#### Task instructions:
What you return should be only the lines in the entries below between the one holding "КАБЕЛЬ-КАНАЛ" and the one holding "Analytische Denkweise", ends included, with every picture left out.

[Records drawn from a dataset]
[Start of section]

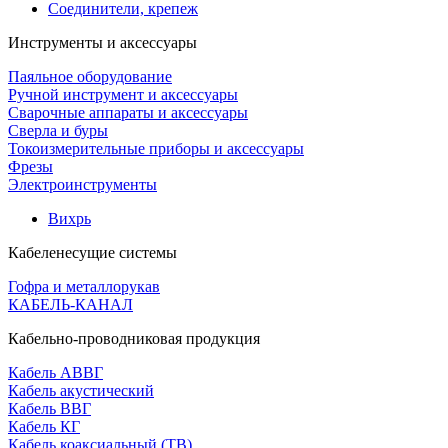
Соединители, крепеж
Инструменты и аксессуары
Паяльное оборудование
Ручной инструмент и аксессуары
Сварочные аппараты и аксессуары
Сверла и буры
Токоизмерительные приборы и аксессуары
Фрезы
Электроинструменты
Вихрь
Кабеленесущие системы
Гофра и металлорукав
КАБЕЛЬ-КАНАЛ
Кабельно-проводниковая продукция
Кабель АВВГ
Кабель акустический
Кабель ВВГ
Кабель КГ
Кабель коаксиальный (ТВ)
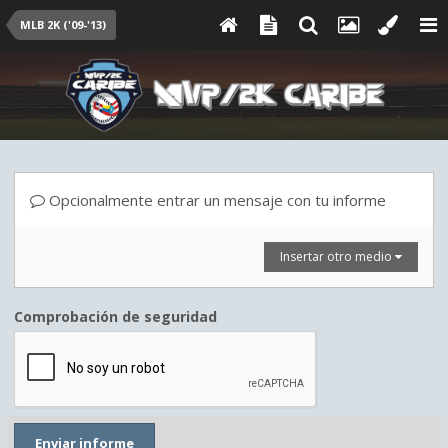
MLB 2K ('09-'13)
Opcionalmente entrar un mensaje con tu informe
Insertar otro medio
Comprobación de seguridad
Enviar informe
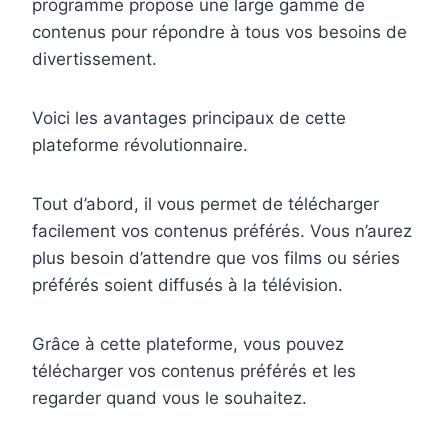
programme propose une large gamme de
contenus pour répondre à tous vos besoins de
divertissement.
Voici les avantages principaux de cette
plateforme révolutionnaire.
Tout d’abord, il vous permet de télécharger
facilement vos contenus préférés. Vous n’aurez
plus besoin d’attendre que vos films ou séries
préférés soient diffusés à la télévision.
Grâce à cette plateforme, vous pouvez
télécharger vos contenus préférés et les
regarder quand vous le souhaitez.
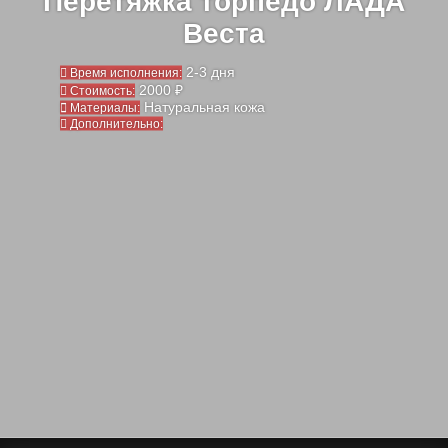
Перетяжка торпедо ЛАДА
Веста
2-3 дня
Время исполнения:
2000 ₽
Стоимость:
Натуральная кожа
Материалы:
Дополнительно:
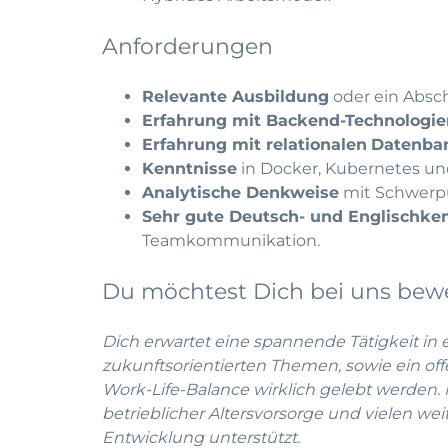
Anforderungen
Relevante Ausbildung
oder ein Absc
Erfahrung mit Backend-Technologie
Erfahrung mit relationalen
Datenba
Kenntnisse
in Docker, Kubernetes un
Analytische Denkweise
mit Schwerpu
Sehr gute Deutsch- und Englischke
Teamkommunikation.
Du möchtest Dich bei uns bew
Dich erwartet eine spannende Tätigkeit in
zukunftsorientierten Themen, sowie ein off
Work-Life-Balance wirklich gelebt werden.
betrieblicher Altersvorsorge und vielen wei
Entwicklung unterstützt.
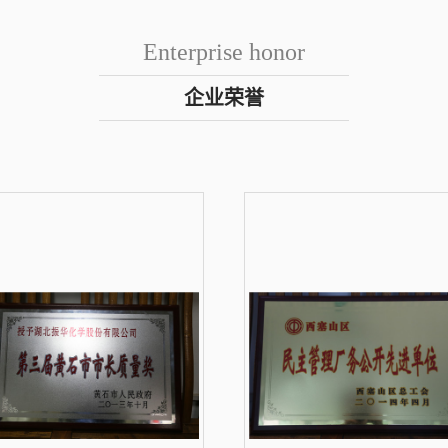
Enterprise honor
企业荣誉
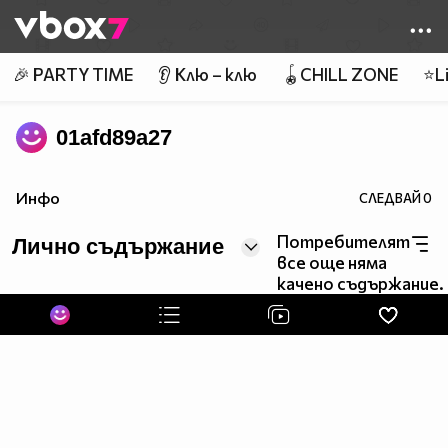
Member of
👾
🎉 PARTY TIME
👂 Клю – клю
🪀CHILL ZONE
⭐Li
01afd89a27
Инфо
СЛЕДВАЙ
0
Потребителят
Лично съдържание
все още няма
качено съдържание.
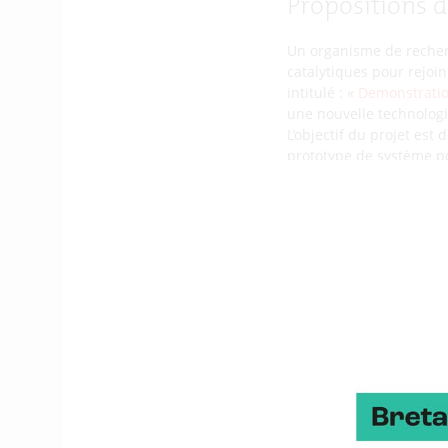
Propositions 
Un organisme de recherc
catalytiques pour rejoi
intitulé : «
Demonstratio
une nouvelle technolog
L’objectif du projet es
prototype de système po
Plus précisément, l’inst
Utilisateur final d’h
Le partenaire inté
en hydrogène
Le partenaire émet
Producteur de matéri
Le partenaire doit
Le partenaire émet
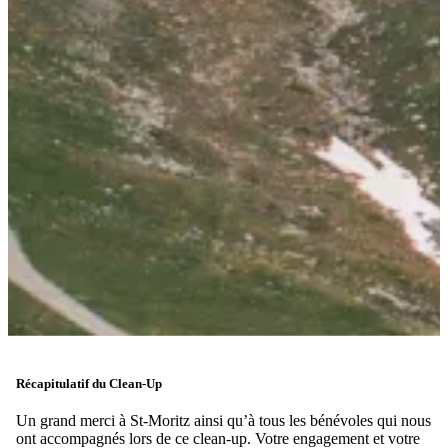
Récapitulatif du Clean-Up
Un grand merci à St-Moritz ainsi qu’à tous les bénévoles qui nous
ont accompagnés lors de ce clean-up. Votre engagement et votre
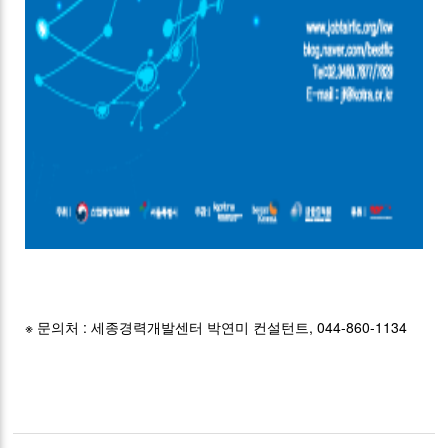
※ 문의처 : 세종경력개발센터 박연미 컨설턴트, 044-860-1134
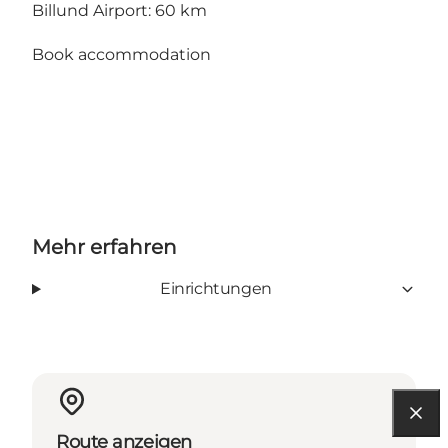
Billund Airport: 60 km
Book accommodation
Mehr erfahren
Einrichtungen
Route anzeigen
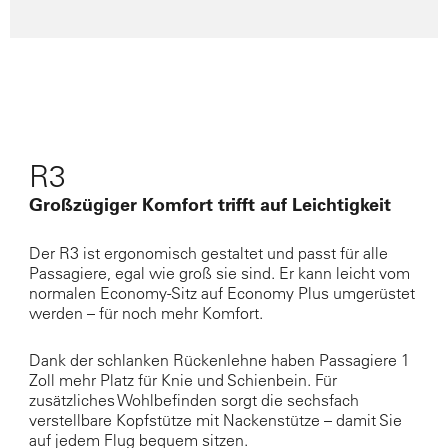
R3
Großzügiger Komfort trifft auf Leichtigkeit
Der R3 ist ergonomisch gestaltet und passt für alle
Passagiere, egal wie groß sie sind. Er kann leicht vom
normalen Economy-Sitz auf Economy Plus umgerüstet
werden – für noch mehr Komfort.
Dank der schlanken Rückenlehne haben Passagiere 1
Zoll mehr Platz für Knie und Schienbein. Für
zusätzliches Wohlbefinden sorgt die sechsfach
verstellbare Kopfstütze mit Nackenstütze – damit Sie
auf jedem Flug bequem sitzen.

[End of section]

#### Exercise result:
КАБЕЛЬ-КАНАЛ
Кабельно-проводниковая продукция
Кабель АВВГ
Кабель акустический
Кабель ВВГ
Кабель КГ
Кабель коаксиальный (ТВ)
MLB 2K ('09-'13)
Opcionalmente entrar un mensaje con tu informe
Insertar otro medio
Comprobación de seguridad
Enviar informe
programme propose une large gamme de
contenus pour répondre à tous vos besoins de
divertissement.
Voici les avantages principaux de cette
plateforme révolutionnaire.
Tout d’abord, il vous permet de télécharger
facilement vos contenus préférés. Vous n’aurez
plus besoin d’attendre que vos films ou séries
préférés soient diffusés à la télévision.
Grâce à cette plateforme, vous pouvez
télécharger vos contenus préférés et les
regarder quand vous le souhaitez.
Перетяжка торпедо ЛАДА
Веста
2-3 дня
Время исполнения:
2000 ₽
Стоимость:
Натуральная кожа
Материалы:
Дополнительно:
Anforderungen
Relevante Ausbildung
oder ein Absc
Erfahrung mit Backend-Technologie
Erfahrung mit relationalen
Datenba
Kenntnisse
in Docker, Kubernetes un
Analytische Denkweise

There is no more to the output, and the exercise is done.